Relationship

Someone I slept with has left me confused. How can I untangle his mixed messages?


I am a 23-year-old student. Someone I have slept with for the first time (also 23) has left me confused. Before we slept together, I was sure he was interested in a relationship. The tone of our interactions and his texting were ridiculously romantic. When he said he was only interested in being friends with benefits I was surprised. He has sent a lot of mixed messages. He has shared some very personal details about his life, including the death of his father, the loss of a job, and the end of a long-term relationship.

I do not know this person very well and was a little taken aback by how ready he was to share such painful information with someone he did not know. It has also made me paranoid that he plans to enchant me with performative emotional openness and the promise of romance. How can I untangle all these mixed messages?

Eleanor says: Maya Angelou said: “When someone shows you who they are, believe them.” The addendum is: when someone tells you what they want, believe them.

This is an absolutely firm rule.

It will save you from a lot of hurt – when someone says they are emotionally unavailable, going through a lot right now, really busy or any other variation on that theme, it never ends well to mentally add “on the other hand … ” People who use their words to lower your expectations are doing you a favour. Let them.

Quite apart from protecting your own heart, this rule protects the people around you.

Think about what’s supposed to do the “mixing” in mixed messages. They say they’re not interested, but they text you good morning and goodnight. They claim they don’t want anything serious, but they over-confide in you in a way that feels intimate. There’s the message they say out loud and the contradictory message expressed by what they do.

The problem is that actions don’t wear their meanings on their sleeves the way words do. Not everyone uses the same cipher for which actions mean which things – a lot of people agree with you that emotional disclosures are only for close relationships, but not everyone. Some people vent to near strangers because they’re near strangers. Not everyone thinks it’s flirty to message goodnight; not everyone thinks “just friends” means not holding hands; not everyone thinks it’s a sign of interest to drink alone together or hang out at night. People disagree about what actions signal what.

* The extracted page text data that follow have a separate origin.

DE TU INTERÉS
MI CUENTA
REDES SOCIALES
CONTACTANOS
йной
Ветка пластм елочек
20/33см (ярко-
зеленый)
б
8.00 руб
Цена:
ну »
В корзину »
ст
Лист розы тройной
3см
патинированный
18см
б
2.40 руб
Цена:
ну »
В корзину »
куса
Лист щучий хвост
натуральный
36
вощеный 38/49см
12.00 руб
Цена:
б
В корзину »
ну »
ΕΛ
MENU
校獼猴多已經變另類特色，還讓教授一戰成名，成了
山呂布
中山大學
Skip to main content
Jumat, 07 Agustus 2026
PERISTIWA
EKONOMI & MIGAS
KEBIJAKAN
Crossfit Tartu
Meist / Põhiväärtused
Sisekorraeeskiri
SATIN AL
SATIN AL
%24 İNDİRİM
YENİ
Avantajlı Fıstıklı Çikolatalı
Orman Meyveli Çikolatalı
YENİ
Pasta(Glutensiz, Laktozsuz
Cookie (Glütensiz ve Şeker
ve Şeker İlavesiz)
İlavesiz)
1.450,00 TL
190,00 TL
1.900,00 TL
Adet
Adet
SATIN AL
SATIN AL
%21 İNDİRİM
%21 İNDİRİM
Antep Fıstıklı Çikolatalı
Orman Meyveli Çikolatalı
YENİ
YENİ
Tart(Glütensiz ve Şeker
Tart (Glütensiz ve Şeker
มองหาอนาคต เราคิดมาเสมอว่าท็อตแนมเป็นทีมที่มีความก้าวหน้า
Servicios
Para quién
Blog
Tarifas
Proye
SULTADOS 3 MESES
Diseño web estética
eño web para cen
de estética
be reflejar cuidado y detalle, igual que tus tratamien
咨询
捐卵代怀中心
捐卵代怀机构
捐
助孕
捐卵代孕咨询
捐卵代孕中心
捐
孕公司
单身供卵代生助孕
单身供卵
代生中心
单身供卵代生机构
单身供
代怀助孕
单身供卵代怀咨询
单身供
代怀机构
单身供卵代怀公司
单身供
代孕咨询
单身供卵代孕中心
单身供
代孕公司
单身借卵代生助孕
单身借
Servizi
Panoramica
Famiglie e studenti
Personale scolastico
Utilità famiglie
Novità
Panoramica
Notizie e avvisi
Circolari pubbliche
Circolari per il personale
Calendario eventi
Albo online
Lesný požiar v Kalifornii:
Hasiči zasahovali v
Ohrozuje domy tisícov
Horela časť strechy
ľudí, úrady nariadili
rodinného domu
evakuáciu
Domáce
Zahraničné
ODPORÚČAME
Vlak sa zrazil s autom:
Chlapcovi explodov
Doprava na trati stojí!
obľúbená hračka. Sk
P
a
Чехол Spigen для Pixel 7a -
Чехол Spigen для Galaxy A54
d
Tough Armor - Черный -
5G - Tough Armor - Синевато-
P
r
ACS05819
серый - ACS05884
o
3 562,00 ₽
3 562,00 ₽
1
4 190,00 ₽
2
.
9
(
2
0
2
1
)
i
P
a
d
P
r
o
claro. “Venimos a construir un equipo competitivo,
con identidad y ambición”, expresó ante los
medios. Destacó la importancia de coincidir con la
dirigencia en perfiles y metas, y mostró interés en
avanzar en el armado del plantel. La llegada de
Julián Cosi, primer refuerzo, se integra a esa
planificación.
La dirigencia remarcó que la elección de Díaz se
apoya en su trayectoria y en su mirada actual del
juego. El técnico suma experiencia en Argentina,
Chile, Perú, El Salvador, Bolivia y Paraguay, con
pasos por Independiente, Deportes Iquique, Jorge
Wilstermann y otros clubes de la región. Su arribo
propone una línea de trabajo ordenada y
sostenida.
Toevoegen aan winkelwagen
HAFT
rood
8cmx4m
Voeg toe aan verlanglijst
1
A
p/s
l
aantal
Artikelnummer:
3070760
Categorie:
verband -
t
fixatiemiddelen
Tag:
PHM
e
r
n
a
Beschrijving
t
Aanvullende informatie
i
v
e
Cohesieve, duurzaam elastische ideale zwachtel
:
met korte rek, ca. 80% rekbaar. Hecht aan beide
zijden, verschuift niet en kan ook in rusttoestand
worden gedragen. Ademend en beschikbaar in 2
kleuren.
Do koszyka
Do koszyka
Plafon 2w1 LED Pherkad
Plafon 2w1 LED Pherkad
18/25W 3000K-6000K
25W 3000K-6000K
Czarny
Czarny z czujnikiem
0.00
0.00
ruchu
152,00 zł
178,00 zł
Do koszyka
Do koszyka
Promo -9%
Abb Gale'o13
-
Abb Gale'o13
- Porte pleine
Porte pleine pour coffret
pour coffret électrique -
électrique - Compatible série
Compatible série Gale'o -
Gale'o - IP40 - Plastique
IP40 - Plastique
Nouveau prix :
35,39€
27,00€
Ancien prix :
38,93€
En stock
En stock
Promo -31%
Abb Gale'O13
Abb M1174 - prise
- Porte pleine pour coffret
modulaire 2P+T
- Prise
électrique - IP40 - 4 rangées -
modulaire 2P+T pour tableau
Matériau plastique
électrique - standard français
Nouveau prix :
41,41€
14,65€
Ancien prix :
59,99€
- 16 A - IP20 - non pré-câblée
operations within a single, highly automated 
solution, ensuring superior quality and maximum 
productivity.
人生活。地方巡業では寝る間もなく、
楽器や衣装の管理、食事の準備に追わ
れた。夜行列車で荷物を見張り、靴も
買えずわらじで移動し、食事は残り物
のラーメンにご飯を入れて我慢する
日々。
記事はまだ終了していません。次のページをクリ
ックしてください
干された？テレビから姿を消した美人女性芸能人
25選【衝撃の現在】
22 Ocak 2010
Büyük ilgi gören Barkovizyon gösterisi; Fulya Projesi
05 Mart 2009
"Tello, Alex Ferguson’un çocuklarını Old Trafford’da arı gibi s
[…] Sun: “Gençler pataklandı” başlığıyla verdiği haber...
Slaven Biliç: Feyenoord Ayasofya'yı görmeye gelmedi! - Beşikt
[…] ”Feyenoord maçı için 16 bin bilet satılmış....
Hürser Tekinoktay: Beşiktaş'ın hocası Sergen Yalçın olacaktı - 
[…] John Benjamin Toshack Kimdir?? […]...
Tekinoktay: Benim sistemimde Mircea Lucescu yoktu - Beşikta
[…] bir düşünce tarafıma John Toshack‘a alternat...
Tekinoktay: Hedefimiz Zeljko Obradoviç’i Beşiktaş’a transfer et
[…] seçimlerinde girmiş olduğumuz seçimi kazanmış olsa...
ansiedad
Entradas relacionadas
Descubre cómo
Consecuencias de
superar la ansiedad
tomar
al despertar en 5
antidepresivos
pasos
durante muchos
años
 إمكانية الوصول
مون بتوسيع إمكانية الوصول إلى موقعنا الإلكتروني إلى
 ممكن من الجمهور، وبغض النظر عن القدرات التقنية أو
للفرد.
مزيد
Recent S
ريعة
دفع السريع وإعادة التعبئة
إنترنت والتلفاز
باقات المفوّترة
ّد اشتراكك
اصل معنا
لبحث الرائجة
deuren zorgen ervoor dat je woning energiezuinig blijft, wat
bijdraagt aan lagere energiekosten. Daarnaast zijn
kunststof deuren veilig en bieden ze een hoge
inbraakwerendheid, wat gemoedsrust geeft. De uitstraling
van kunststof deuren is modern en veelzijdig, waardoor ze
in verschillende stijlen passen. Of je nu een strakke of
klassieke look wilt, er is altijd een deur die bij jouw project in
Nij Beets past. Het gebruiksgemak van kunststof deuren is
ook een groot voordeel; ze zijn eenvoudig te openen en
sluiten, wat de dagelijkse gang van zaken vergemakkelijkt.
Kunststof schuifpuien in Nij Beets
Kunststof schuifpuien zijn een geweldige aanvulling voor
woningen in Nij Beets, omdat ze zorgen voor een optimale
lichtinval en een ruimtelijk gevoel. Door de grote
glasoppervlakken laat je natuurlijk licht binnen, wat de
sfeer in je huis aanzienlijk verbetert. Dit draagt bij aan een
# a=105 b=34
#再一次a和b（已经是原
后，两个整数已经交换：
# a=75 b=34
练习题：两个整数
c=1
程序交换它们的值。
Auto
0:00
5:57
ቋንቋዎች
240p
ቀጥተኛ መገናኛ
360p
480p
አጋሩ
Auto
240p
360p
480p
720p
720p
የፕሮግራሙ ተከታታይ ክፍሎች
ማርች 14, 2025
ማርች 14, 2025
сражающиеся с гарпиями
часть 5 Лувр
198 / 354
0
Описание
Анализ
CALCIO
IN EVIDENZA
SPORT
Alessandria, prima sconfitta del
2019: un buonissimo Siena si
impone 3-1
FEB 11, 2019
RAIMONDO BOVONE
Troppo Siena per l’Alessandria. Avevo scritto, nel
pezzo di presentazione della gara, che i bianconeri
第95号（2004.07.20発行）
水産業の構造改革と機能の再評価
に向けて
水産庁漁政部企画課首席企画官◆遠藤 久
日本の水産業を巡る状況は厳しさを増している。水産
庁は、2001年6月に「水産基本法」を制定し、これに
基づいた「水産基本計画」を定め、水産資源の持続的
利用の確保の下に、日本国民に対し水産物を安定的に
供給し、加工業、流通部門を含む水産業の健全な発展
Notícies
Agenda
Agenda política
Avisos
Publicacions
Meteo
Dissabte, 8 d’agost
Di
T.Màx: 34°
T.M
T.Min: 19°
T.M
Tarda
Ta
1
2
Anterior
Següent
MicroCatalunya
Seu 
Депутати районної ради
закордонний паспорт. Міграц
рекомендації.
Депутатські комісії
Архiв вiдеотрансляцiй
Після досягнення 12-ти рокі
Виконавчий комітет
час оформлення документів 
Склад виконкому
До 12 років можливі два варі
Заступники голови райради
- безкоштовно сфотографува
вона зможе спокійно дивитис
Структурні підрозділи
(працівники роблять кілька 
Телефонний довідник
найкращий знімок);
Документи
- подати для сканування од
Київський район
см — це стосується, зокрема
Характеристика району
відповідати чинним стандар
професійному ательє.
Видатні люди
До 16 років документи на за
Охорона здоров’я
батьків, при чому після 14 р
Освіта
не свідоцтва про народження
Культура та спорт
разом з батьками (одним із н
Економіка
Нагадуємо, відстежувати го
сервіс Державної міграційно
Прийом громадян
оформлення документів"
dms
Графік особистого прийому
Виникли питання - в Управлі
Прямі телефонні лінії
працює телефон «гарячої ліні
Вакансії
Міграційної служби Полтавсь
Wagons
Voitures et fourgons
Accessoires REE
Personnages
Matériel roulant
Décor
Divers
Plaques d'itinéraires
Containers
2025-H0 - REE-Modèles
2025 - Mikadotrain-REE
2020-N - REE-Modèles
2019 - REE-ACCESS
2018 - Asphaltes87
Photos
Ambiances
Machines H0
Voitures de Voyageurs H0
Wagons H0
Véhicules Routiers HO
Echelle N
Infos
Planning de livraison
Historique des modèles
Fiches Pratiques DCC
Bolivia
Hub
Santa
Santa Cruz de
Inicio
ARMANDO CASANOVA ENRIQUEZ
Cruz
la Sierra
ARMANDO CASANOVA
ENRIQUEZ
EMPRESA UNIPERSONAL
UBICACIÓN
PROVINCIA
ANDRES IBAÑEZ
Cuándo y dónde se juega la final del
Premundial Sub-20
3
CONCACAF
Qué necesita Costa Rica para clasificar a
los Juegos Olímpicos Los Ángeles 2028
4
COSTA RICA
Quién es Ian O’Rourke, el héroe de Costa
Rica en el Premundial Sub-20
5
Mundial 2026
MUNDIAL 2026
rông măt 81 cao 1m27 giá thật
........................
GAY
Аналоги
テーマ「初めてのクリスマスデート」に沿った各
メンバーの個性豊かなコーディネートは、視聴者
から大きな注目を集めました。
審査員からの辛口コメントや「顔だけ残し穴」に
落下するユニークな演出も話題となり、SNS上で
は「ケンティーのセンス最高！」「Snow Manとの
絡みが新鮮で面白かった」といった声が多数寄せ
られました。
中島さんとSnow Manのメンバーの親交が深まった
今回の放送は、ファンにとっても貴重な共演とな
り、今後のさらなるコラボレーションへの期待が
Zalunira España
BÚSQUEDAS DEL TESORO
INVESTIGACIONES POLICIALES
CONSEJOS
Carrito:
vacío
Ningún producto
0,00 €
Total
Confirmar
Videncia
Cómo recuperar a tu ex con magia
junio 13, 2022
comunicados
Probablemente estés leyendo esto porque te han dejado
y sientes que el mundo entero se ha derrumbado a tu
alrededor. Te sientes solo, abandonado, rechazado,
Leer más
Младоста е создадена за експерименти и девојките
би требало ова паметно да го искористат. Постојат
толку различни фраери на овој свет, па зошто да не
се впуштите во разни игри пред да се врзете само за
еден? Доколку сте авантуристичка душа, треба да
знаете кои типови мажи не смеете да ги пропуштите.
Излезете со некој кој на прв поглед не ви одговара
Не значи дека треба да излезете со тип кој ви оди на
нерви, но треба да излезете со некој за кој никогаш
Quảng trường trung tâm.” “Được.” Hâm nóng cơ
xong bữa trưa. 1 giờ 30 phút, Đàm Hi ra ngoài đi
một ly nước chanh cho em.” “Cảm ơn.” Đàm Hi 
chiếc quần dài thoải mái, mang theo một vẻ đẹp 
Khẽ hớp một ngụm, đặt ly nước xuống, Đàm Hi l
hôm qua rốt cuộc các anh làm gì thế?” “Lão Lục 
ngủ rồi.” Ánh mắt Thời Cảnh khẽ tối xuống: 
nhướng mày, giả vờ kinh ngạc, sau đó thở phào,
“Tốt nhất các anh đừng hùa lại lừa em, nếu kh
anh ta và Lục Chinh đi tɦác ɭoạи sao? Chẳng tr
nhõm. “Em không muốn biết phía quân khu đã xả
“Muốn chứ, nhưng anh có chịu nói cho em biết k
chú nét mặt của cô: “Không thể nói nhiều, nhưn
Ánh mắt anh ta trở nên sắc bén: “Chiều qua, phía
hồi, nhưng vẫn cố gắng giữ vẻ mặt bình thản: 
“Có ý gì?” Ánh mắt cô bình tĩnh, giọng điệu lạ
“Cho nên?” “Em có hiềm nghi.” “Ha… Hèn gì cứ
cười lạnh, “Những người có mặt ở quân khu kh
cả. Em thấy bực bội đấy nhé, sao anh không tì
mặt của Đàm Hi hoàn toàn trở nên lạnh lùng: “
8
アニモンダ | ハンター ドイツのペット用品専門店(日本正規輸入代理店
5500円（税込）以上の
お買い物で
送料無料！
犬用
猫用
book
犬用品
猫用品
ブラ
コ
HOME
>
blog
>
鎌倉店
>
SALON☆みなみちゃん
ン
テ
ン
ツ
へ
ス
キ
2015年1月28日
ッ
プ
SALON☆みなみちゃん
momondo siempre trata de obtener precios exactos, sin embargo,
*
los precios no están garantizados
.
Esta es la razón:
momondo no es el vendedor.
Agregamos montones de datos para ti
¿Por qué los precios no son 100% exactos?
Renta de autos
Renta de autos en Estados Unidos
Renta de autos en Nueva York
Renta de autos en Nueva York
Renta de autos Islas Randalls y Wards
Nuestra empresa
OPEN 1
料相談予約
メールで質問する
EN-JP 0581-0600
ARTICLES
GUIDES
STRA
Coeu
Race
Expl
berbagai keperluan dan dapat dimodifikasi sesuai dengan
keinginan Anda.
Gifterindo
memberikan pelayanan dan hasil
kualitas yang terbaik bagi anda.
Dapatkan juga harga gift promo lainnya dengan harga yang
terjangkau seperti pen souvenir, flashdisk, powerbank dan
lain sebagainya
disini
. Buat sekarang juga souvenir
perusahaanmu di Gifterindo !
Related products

That means it’s not safe to conclude that a message you inferred was intended by the person who sent it.

When you’re wondering how to treat other people, what they meant to convey matters more than what they accidentally did convey. Prioritise their words.

I’ll be honest – you might miss out on some opportunities this way. Sometimes someone will suck on the end of a pen and say, “I don’t usually do relationships, but … ” with a pause you’re meant to fill with seductive entreaties. But when it comes to dating, false negatives are a lot better than false positives. It’s better not to pursue someone who secretly wanted more than to pursue someone who explicitly said they didn’t.

This way, too, you’re doing your bit to eliminate the silliness of suggestive pauses and pen sucking altogether. If someone wants you, they should say so. Create an emotional economy around yourself where people don’t get what they want, except by being brave enough to say so.

You’re well within your rights to tell this guy he’s confused and hurt you. It sounds as though he was thoughtless. You should tell him exactly what you want, whether that’s “leave me alone unless you want a relationship” or “we can keep sleeping together but please don’t confide in me”. He needs to respect the boundary you set, in the same way I’m telling you to respect his. Call him out if he doesn’t.

Both of you are on either side of the revelation that, in dating, a lot of hurt lives between what’s said, what’s meant and what’s heard. The best way to avoid that hurt is by shrinking the space between all three. Take words to have decisive weight – both when you say them and when you hear them.